=== What the exercise asks ===
Copy each line in the data below that contains the word "Sonntagskirche".

Collected data entries
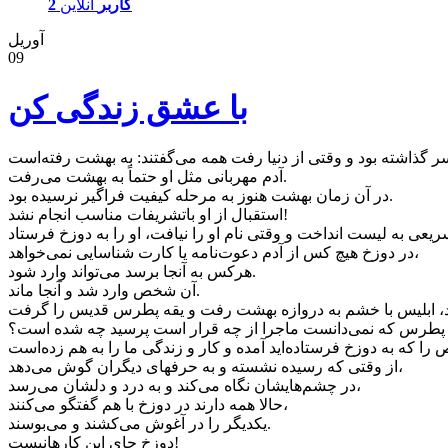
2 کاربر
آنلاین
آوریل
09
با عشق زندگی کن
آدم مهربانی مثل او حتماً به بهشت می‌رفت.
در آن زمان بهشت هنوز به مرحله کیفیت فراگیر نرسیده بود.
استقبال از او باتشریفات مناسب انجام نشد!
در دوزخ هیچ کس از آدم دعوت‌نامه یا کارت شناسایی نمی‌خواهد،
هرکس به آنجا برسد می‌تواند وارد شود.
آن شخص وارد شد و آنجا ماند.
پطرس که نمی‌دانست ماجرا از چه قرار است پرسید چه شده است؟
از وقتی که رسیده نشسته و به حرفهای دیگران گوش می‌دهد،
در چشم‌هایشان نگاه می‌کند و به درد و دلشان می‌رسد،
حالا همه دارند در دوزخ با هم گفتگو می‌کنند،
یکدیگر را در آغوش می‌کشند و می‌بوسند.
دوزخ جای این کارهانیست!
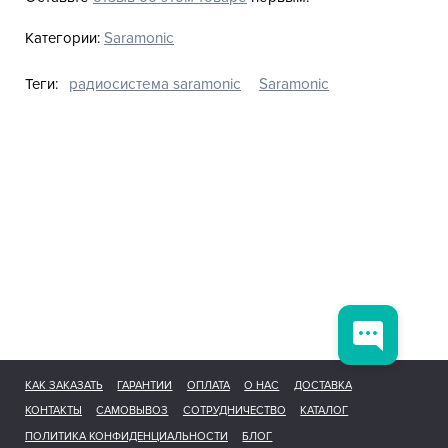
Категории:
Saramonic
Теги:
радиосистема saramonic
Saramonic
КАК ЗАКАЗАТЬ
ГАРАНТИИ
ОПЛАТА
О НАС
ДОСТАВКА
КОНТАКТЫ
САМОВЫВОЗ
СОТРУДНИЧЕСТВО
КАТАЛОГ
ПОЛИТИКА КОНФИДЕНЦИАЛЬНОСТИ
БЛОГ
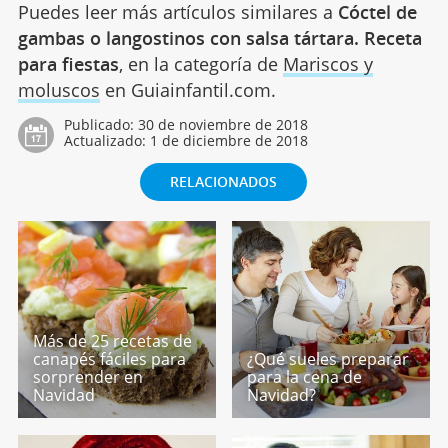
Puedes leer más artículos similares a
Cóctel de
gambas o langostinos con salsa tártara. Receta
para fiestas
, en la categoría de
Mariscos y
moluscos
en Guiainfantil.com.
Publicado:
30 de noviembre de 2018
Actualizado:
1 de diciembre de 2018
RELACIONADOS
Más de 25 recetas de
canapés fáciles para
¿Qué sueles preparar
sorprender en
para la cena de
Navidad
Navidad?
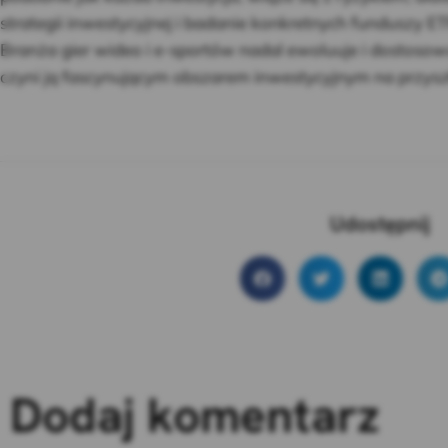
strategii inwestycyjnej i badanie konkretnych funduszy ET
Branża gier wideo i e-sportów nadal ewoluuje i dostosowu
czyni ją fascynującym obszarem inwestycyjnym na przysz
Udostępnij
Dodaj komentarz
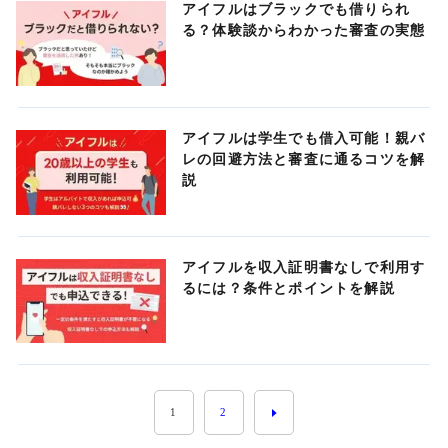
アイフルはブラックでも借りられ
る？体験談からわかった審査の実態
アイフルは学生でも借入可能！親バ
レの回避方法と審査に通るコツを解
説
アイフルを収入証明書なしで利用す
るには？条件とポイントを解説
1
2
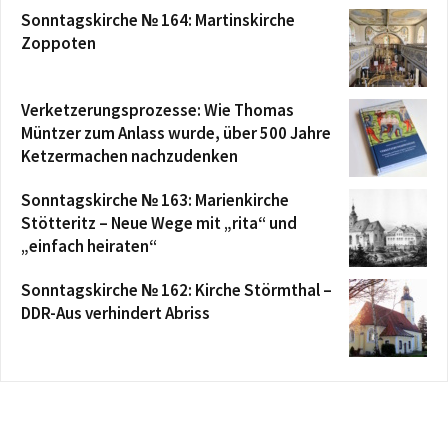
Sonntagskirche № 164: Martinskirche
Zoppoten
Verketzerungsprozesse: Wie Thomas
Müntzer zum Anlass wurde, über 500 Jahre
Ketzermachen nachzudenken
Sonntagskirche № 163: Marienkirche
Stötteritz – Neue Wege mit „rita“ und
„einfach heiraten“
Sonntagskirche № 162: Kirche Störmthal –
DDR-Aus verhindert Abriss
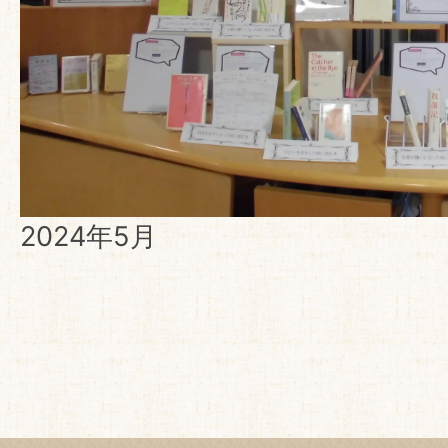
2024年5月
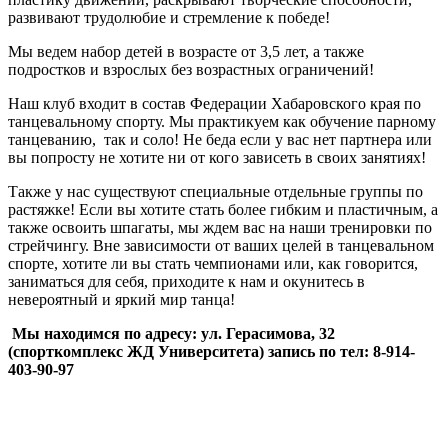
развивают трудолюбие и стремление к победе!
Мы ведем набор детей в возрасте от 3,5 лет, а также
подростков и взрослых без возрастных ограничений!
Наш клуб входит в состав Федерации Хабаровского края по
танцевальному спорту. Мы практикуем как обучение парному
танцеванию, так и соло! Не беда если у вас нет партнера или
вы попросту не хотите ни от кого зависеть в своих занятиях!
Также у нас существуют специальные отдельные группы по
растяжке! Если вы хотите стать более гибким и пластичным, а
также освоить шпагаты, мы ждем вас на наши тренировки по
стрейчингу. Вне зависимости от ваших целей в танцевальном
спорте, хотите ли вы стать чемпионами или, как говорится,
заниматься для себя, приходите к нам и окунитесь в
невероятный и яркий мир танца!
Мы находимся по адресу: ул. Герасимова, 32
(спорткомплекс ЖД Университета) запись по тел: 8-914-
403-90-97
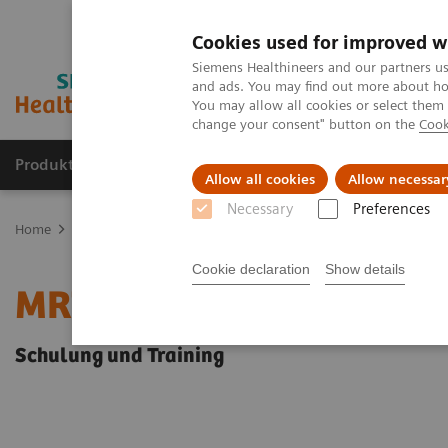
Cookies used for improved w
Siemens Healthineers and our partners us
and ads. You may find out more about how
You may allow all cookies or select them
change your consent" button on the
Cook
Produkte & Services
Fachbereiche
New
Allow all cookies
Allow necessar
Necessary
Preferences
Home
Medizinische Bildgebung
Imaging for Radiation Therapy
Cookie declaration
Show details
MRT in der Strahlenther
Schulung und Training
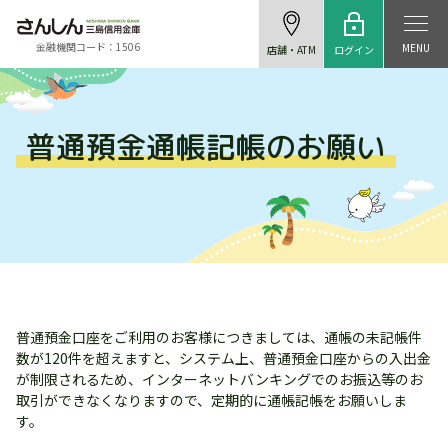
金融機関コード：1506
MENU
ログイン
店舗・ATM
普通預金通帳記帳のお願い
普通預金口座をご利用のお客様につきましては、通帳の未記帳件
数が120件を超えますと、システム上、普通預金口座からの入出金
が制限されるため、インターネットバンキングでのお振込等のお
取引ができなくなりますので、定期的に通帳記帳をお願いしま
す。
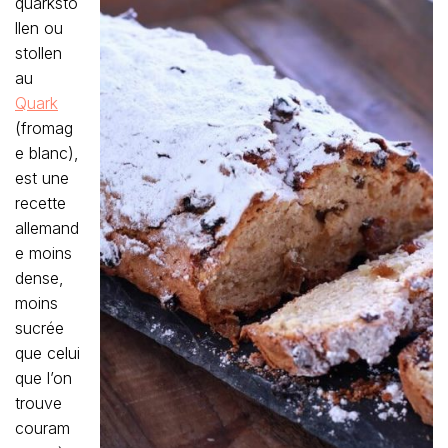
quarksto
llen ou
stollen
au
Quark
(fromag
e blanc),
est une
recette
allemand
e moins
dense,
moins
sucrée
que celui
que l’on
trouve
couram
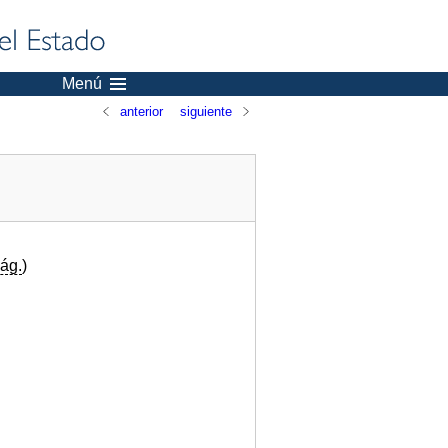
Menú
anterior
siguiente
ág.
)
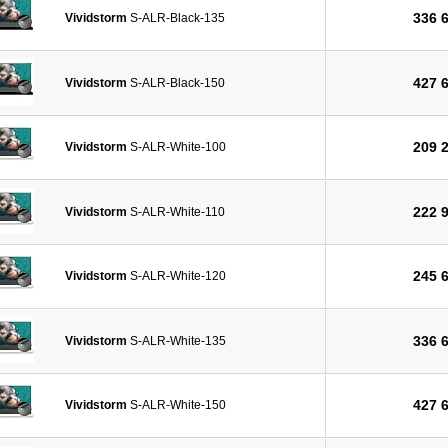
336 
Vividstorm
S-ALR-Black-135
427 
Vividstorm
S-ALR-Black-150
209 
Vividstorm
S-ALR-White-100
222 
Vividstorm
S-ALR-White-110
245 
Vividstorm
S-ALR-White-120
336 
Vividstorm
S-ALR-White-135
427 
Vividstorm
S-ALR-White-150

=== Reply ===
Sonntagskirche № 164: Martinskirche
Sonntagskirche № 163: Marienkirche
Sonntagskirche № 162: Kirche Störmthal –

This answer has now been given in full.